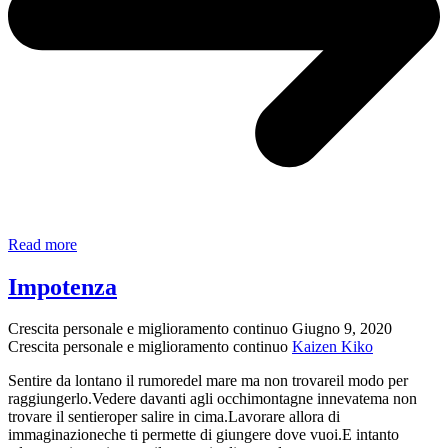
La
Read more
farfalla
nel
Impotenza
bouquet
Crescita personale e miglioramento continuo
Giugno 9, 2020
Crescita personale e miglioramento continuo
Kaizen Kiko
Sentire da lontano il rumoredel mare ma non trovareil modo per
raggiungerlo.Vedere davanti agli occhimontagne innevatema non
trovare il sentieroper salire in cima.Lavorare allora di
immaginazioneche ti permette di giungere dove vuoi.E intanto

----------------------------------------

## Required work
Write out the lines from the one containing "Giugno 9, 2020" through the last line of the records above. Include both of those lines and nothing else.

## Written solution
Giugno 9, 2020
Crescita personale e miglioramento continuo
Kaizen Kiko
Sentire da lontano il rumoredel mare ma non trovareil modo per
raggiungerlo.Vedere davanti agli occhimontagne innevatema non
trovare il sentieroper salire in cima.Lavorare allora di
immaginazioneche ti permette di giungere dove vuoi.E intanto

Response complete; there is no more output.